SRINAGAR: Chief minister Omar Abdullah has termed the recent advisory issued in J and K on nuclear war as madness and foolishness, saying that it had created more fear than awareness among people.
As usual, the chief minister spoke his mind on Twitter, perhaps indicating his helplessness, given that the advisory – with detailed dos and donts in case of nuclear, chemical or biological incidents – was issued this week by a wing of the state police.
Pertinently, the chief minister also holds the home portfolio under which the state police is supposed to function.
The has been no word from the government whether the Jammu-based inspector general of police (home guards, civil defence and the state disaster response force, or SDRF) had issued the advertisements off his own, or had been under orders from somewhere else.

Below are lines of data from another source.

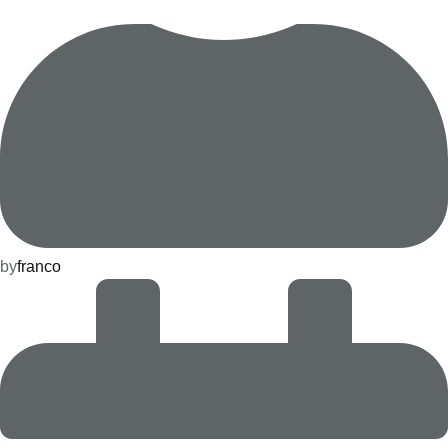
by
franco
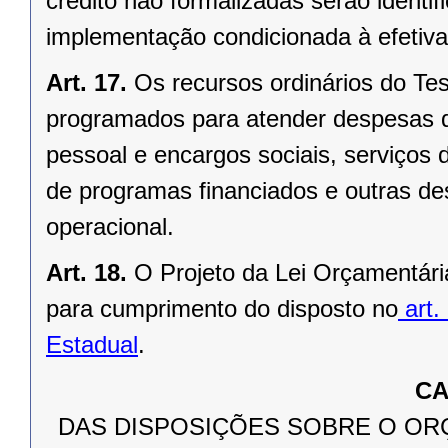
crédito não formalizadas serão identi
implementação condicionada à efetiva 
Art. 17.
Os recursos ordinários do Te
programados para atender despesas d
pessoal e encargos sociais, serviços da
de programas financiados e outras de
operacional.
Art. 18.
O Projeto da Lei Orçamentári
para cumprimento do disposto no
art.
Estadual
.
CA
DAS DISPOSIÇÕES SOBRE O OR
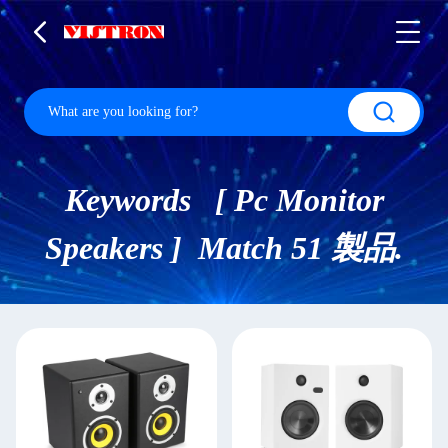
Keywords [ Pc Monitor
Speakers ] Match 51 製品.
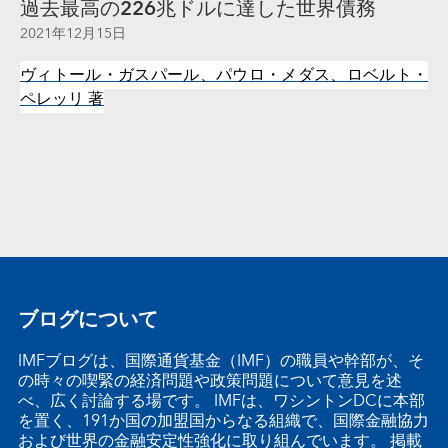
過去最高の226兆ドルに達した世界債務
2021年12月15日
ヴィトール・ガスパール、パウロ・メダス、ロベルト・
ペレッリ
著
ブログについて
IMFブログは、国際通貨基金（IMF）の職員や幹部が、そ
の時々の喫緊の経済問題や政策問題について意見を述
べ、広く討論する場です。 IMFは、ワシントンDCに本部
を置く、191か国の加盟国からなる組織で、国際金融協力
および世界の金融安定性強化に取り組んでいます。 掲載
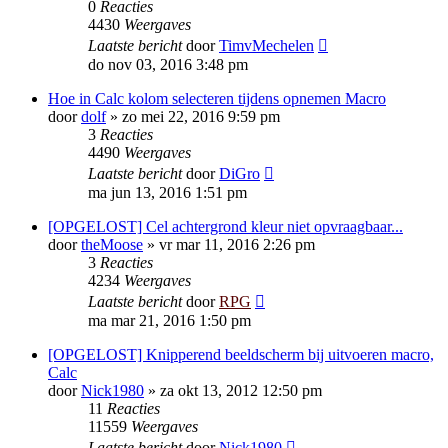
0
Reacties
4430
Weergaves
Laatste bericht
door
TimvMechelen
do nov 03, 2016 3:48 pm
Hoe in Calc kolom selecteren tijdens opnemen Macro
door
dolf
»
zo mei 22, 2016 9:59 pm
3
Reacties
4490
Weergaves
Laatste bericht
door
DiGro
ma jun 13, 2016 1:51 pm
[OPGELOST] Cel achtergrond kleur niet opvraagbaar...
door
theMoose
»
vr mar 11, 2016 2:26 pm
3
Reacties
4234
Weergaves
Laatste bericht
door
RPG
ma mar 21, 2016 1:50 pm
[OPGELOST] Knipperend beeldscherm bij uitvoeren macro,
Calc
door
Nick1980
»
za okt 13, 2012 12:50 pm
11
Reacties
11559
Weergaves
Laatste bericht
door
Nick1980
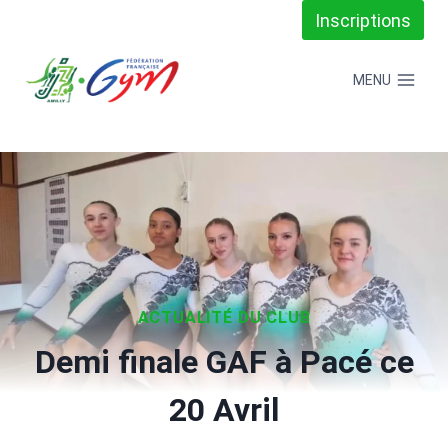
Aller
Inscriptions
au
MENU
contenu
ACTUALITÉ DU CLUB
Demi finale GAF à Pacé ce
20 Avril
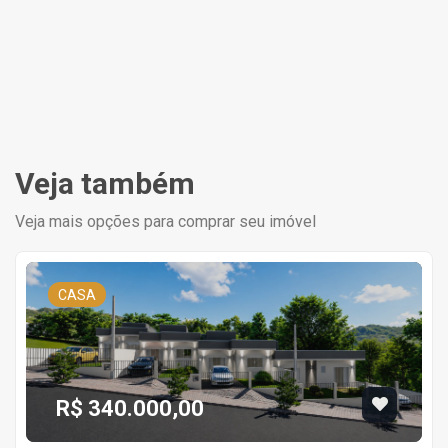
Veja também
Veja mais opções para comprar seu imóvel
CASA
R$ 340.000,00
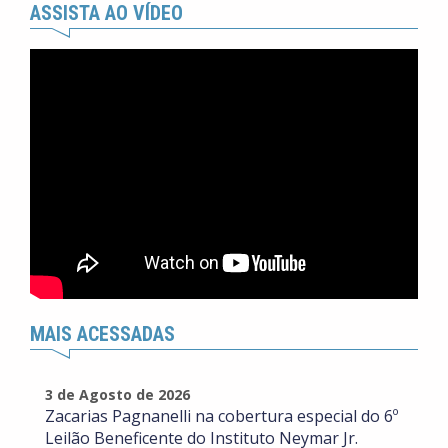
ASSISTA AO VÍDEO
MAIS ACESSADAS
3 de Agosto de 2026
Zacarias Pagnanelli na cobertura especial do 6º
Leilão Beneficente do Instituto Neymar Jr.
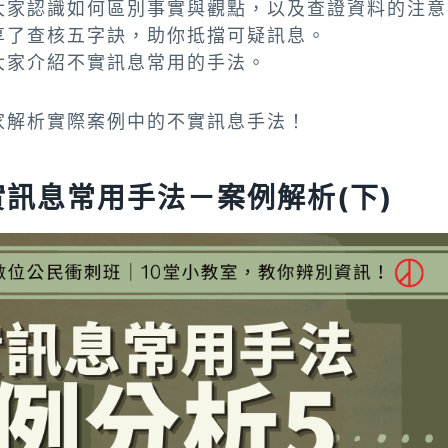
大家認識如何區別事實與觀點，以及查證資料的注意
享了查核五字訣，助你抵擋可疑訊息。
大家介紹不實訊息常用的手法。
家解析實際案例中的不實訊息手法！
訊息常用手法－案例解析(下)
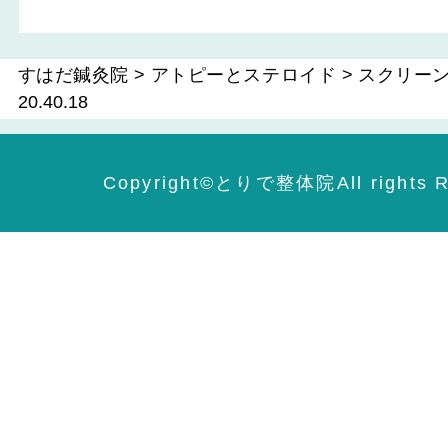
すはだ鍼灸院
>
アトピーとステロイド
>
スクリーンシ
20.40.18
Copyright©️とりで整体院All rights R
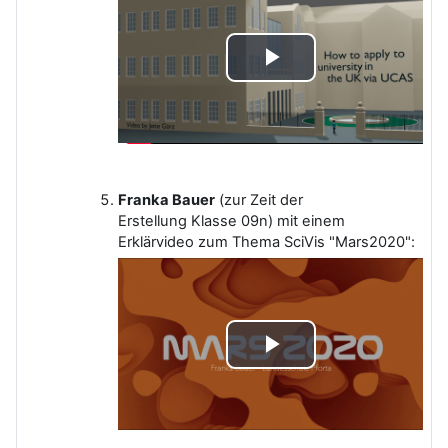
Video
abspielen
Franka Bauer
(zur Zeit der
Erstellung Klasse 09n) mit einem
Erklärvideo zum Thema SciVis "Mars2020":
Video
abspielen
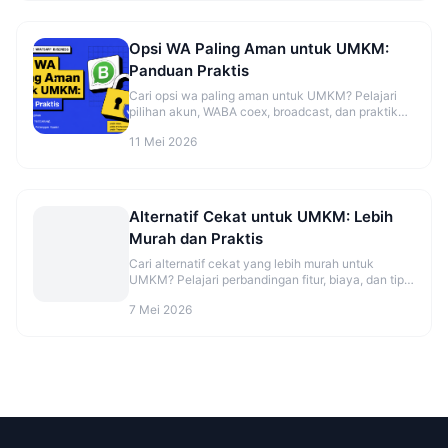
Opsi WA Paling Aman untuk UMKM:
Panduan Praktis
Cari opsi wa paling aman untuk UMKM? Pelajari
pilihan akun, WABA coex, broadcast, dan praktik
aman sebelum mulai. Cek panduannya.
11 Mei 2026
Alternatif Cekat untuk UMKM: Lebih
Murah dan Praktis
Cari alternatif cekat yang lebih murah untuk
UMKM? Pelajari perbandingan fitur, biaya, dan tips
migrasi agar CS makin rapi. Cek opsinya sekarang.
7 Mei 2026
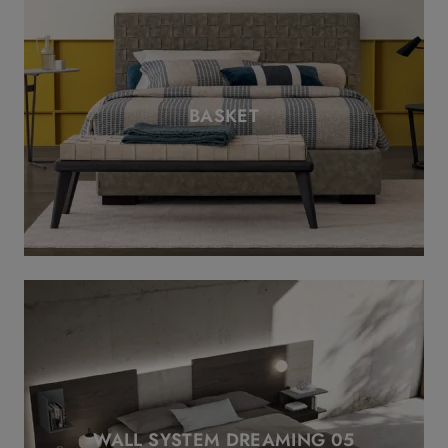
BASKET
WALL SYSTEM DREAMING 05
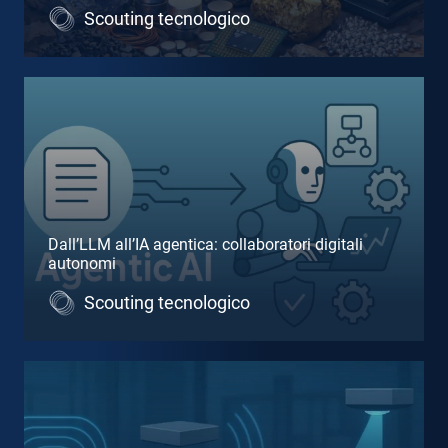
Scouting tecnologico
Dall’LLM all’IA agentica: collaboratori digitali
autonomi
Scouting tecnologico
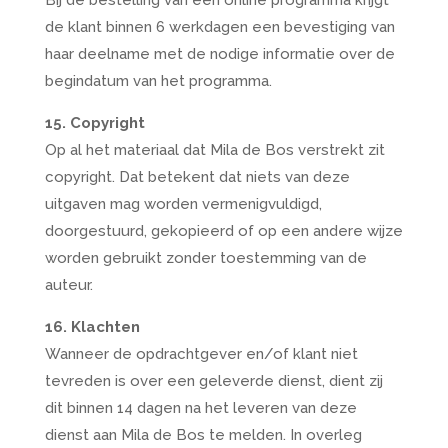
Bij de bestelling van een online programma krijgt
de klant binnen 6 werkdagen een bevestiging van
haar deelname met de nodige informatie over de
begindatum van het programma.
15. Copyright
Op al het materiaal dat Mila de Bos verstrekt zit
copyright. Dat betekent dat niets van deze
uitgaven mag worden vermenigvuldigd,
doorgestuurd, gekopieerd of op een andere wijze
worden gebruikt zonder toestemming van de
auteur.
16. Klachten
Wanneer de opdrachtgever en/of klant niet
tevreden is over een geleverde dienst, dient zij
dit binnen 14 dagen na het leveren van deze
dienst aan Mila de Bos te melden. In overleg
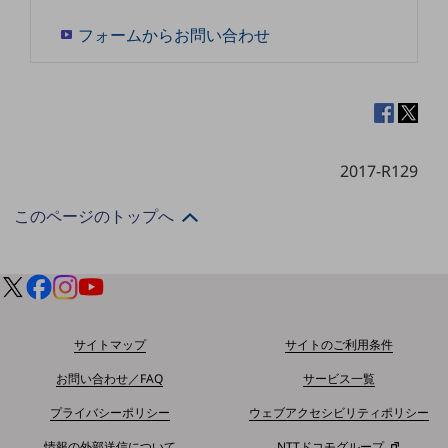
フォームからお問い合わせ
通信モジュール製品
衛星携帯電話
IOT完了済みメーカーブランド製品
料金
料金TOP
2017-R129
ドコモBiz データ無制限 ドコモ MAX ドコモ mini ドコモBiz かけ放題
このページのトップへ
ケータイプラン
5Gデータプラス
データプラス
IoT向け回線料金
サイトマップ
サイトのご利用条件
home5Gプラン
お問い合わせ／FAQ
サービス一覧
モバイルサービス
端末の一元管理
プライバシーポリシー
ウェブアクセシビリティポリシー
情報の外部送信について
NTTドコモグループ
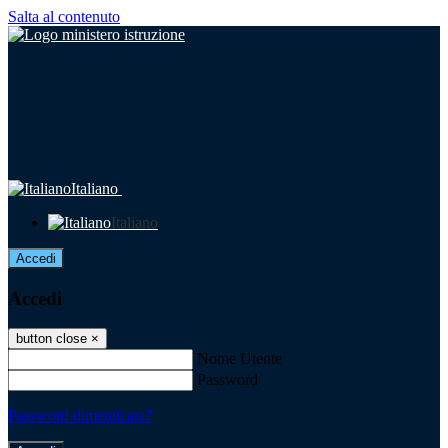
Salta al contenuto
Italiano
Italiano
Accedi
Accedi
button close
×
Nome Utente
Password
Password dimenticata?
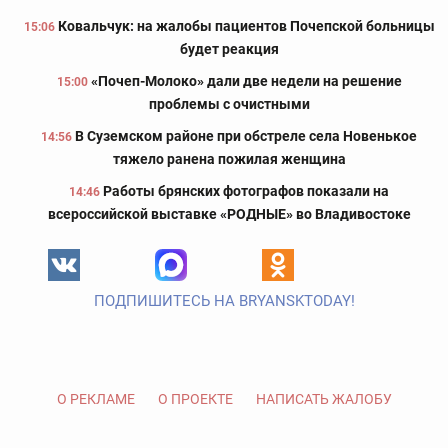
Ковальчук: на жалобы пациентов Почепской больницы
15:06
будет реакция
«Почеп-Молоко» дали две недели на решение
15:00
проблемы с очистными
В Суземском районе при обстреле села Новенькое
14:56
тяжело ранена пожилая женщина
Работы брянских фотографов показали на
14:46
всероссийской выставке «РОДНЫЕ» во Владивостоке
ПОДПИШИТЕСЬ НА BRYANSKTODAY!
О РЕКЛАМЕ
О ПРОЕКТЕ
НАПИСАТЬ ЖАЛОБУ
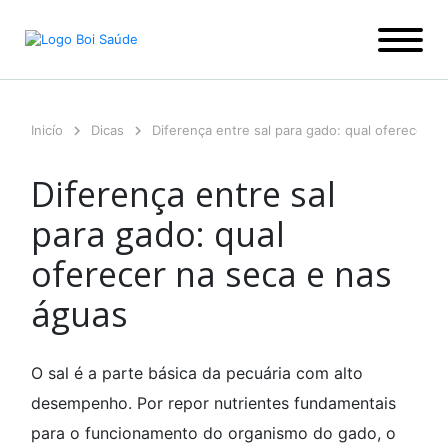
Ir
para
o
conteúdo
Inicío
Dicas
Diferença entre sal para gado: qual oferecer n
Diferença entre sal
para gado: qual
oferecer na seca e nas
águas
O sal é a parte básica da pecuária com alto
desempenho. Por repor nutrientes fundamentais
para o funcionamento do organismo do gado, o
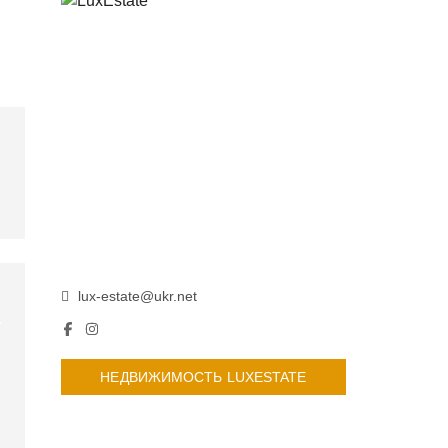
lux-estate@ukr.net
НЕДВИЖИМОСТЬ LUXESTATE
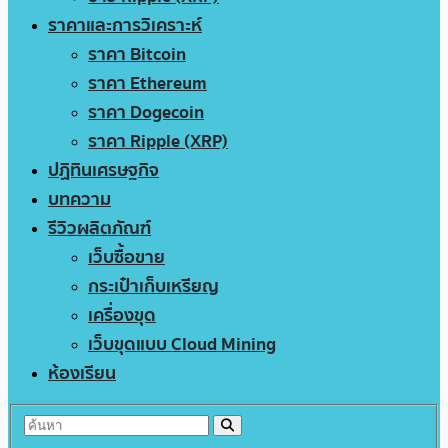
ราคาและการวิเคราะห์
ราคา Bitcoin
ราคา Ethereum
ราคา Dogecoin
ราคา Ripple (XRP)
ปฏิทินเศรษฐกิจ
บทความ
รีวิวผลิตภัณฑ์
เว็บซื้อขาย
กระเป๋าเก็บเหรียญ
เครื่องขุด
เว็บขุดแบบ Cloud Mining
ห้องเรียน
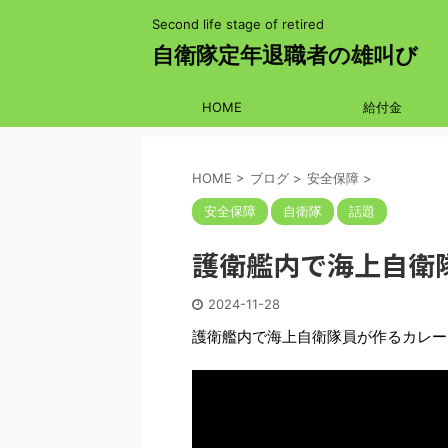
Second life stage of retired
自衛隊定年退職者の雄叫び
HOME
給付金
HOME
>
ブログ
>
安全保障
>
安全保障
自衛隊
話題
護衛艦内で海上自衛
2024-11-28
護衛艦内で海上自衛隊員が作るカレー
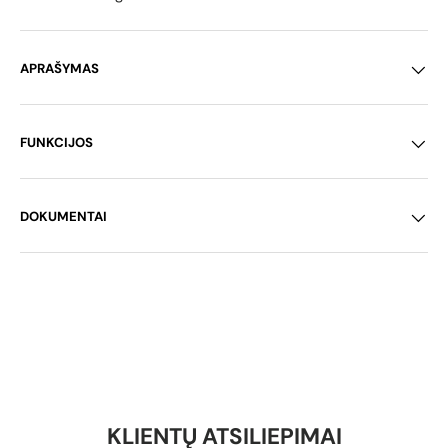
APRAŠYMAS
FUNKCIJOS
DOKUMENTAI
KLIENTŲ ATSILIEPIMAI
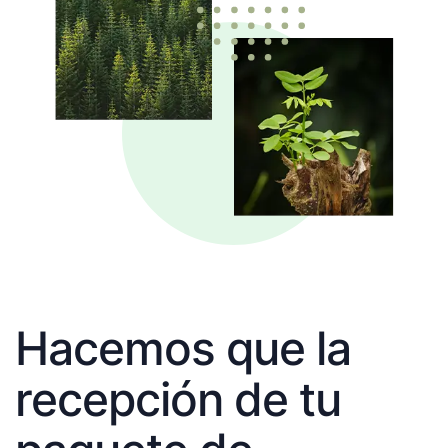
Hacemos que la
recepción de tu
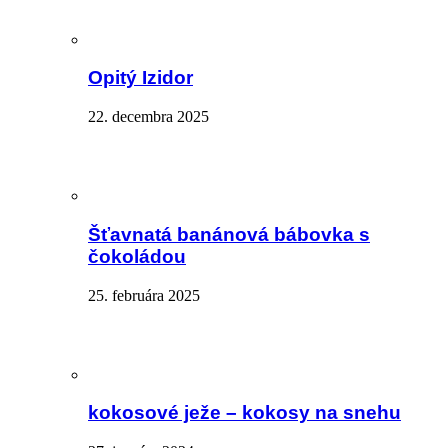
Opitý Izidor
22. decembra 2025
Šťavnatá banánová bábovka s
čokoládou
25. februára 2025
kokosové ježe – kokosy na snehu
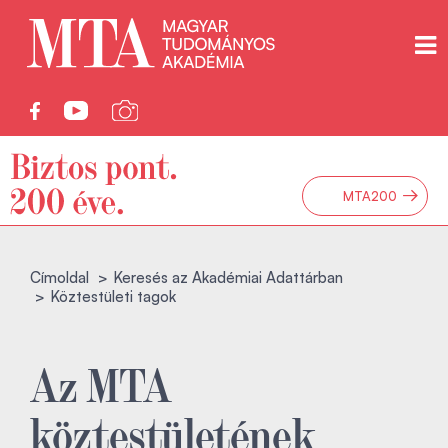
→
MTA200
Címoldal
Keresés az Akadémiai Adattárban
Köztestületi tagok
Az MTA
köztestületének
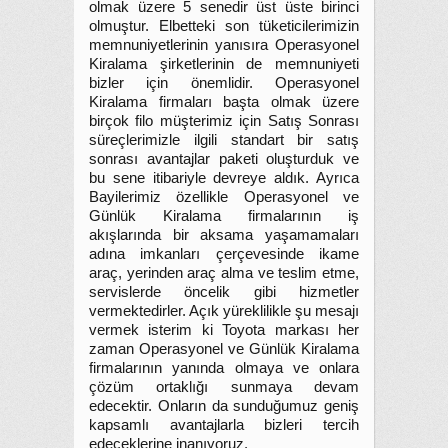
olmak üzere 5 senedir üst üste birinci
olmuştur. Elbetteki son tüketicilerimizin
memnuniyetlerinin yanısıra Operasyonel
Kiralama şirketlerinin de memnuniyeti
bizler için önemlidir. Operasyonel
Kiralama firmaları başta olmak üzere
birçok filo müşterimiz için Satış Sonrası
süreçlerimizle ilgili standart bir satış
sonrası avantajlar paketi oluşturduk ve
bu sene itibariyle devreye aldık. Ayrıca
Bayilerimiz özellikle Operasyonel ve
Günlük Kiralama firmalarının iş
akışlarında bir aksama yaşamamaları
adına imkanları çerçevesinde ikame
araç, yerinden araç alma ve teslim etme,
servislerde öncelik gibi hizmetler
vermektedirler. Açık yüreklilikle şu mesajı
vermek isterim ki Toyota markası her
zaman Operasyonel ve Günlük Kiralama
firmalarının yanında olmaya ve onlara
çözüm ortaklığı sunmaya devam
edecektir. Onların da sunduğumuz geniş
kapsamlı avantajlarla bizleri tercih
edeceklerine inanıyoruz.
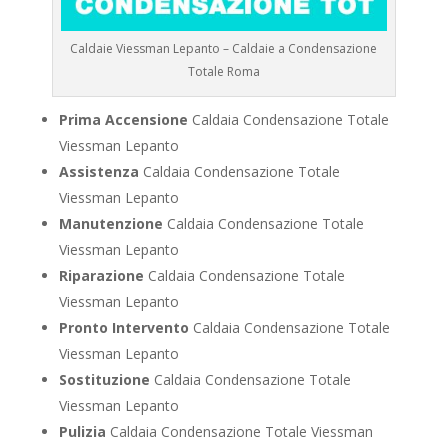
Caldaie Viessman Lepanto – Caldaie a Condensazione
Totale Roma
Prima Accensione
Caldaia Condensazione Totale
Viessman Lepanto
Assistenza
Caldaia Condensazione Totale
Viessman Lepanto
Manutenzione
Caldaia Condensazione Totale
Viessman Lepanto
Riparazione
Caldaia Condensazione Totale
Viessman Lepanto
Pronto Intervento
Caldaia Condensazione Totale
Viessman Lepanto
Sostituzione
Caldaia Condensazione Totale
Viessman Lepanto
Pulizia
Caldaia Condensazione Totale Viessman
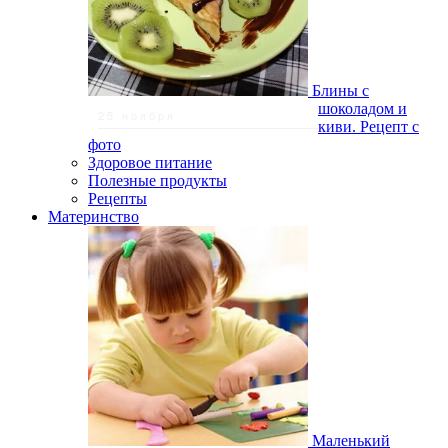
Блины с
шоколадом и
25 ноября
киви. Рецепт с
фото
Здоровое питание
Полезные продукты
Рецепты
Материнство
Маленький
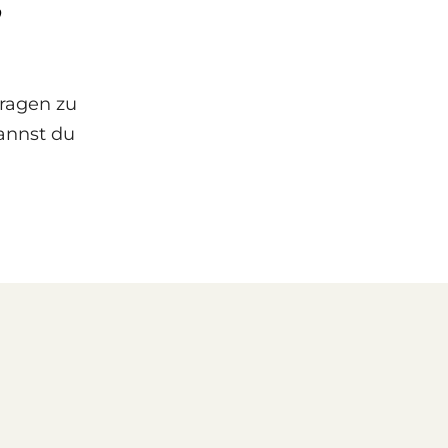
,
ragen zu
annst du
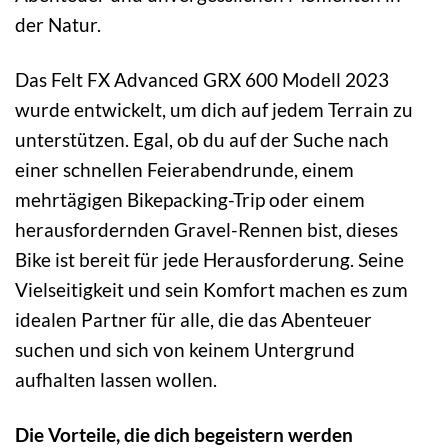
der Natur.
Das Felt FX Advanced GRX 600 Modell 2023
wurde entwickelt, um dich auf jedem Terrain zu
unterstützen. Egal, ob du auf der Suche nach
einer schnellen Feierabendrunde, einem
mehrtägigen Bikepacking-Trip oder einem
herausfordernden Gravel-Rennen bist, dieses
Bike ist bereit für jede Herausforderung. Seine
Vielseitigkeit und sein Komfort machen es zum
idealen Partner für alle, die das Abenteuer
suchen und sich von keinem Untergrund
aufhalten lassen wollen.
Die Vorteile, die dich begeistern werden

The state government, whose chief minister today voiced criticism on the advertisements published in major newspapers in Jammu and Kashmir, has neither distanced itself from the step, nor called the officers concerned to account.
Even as news of the publication raged across wire services internationally, the central government, too, has been intriguingly silent, notwithstanding foreign minister Salman Khursheeds painstaking efforts to convey that tensions with Pakistan were under control.
Appearing close on the heels of a severe and dangerous flare-up between nuclear-armed India and Pakistan across the Line of Control in Kashmir, the advisory has set off panic, particularly in the frontier districts where residents are reported to have begun acting on its directions.
Apart from immediate response steps in the event of a nuclear blast, the police advisory asks people to construct basements and underground bunkers, and stock them with non-perishable food items and water to last a family 15 days.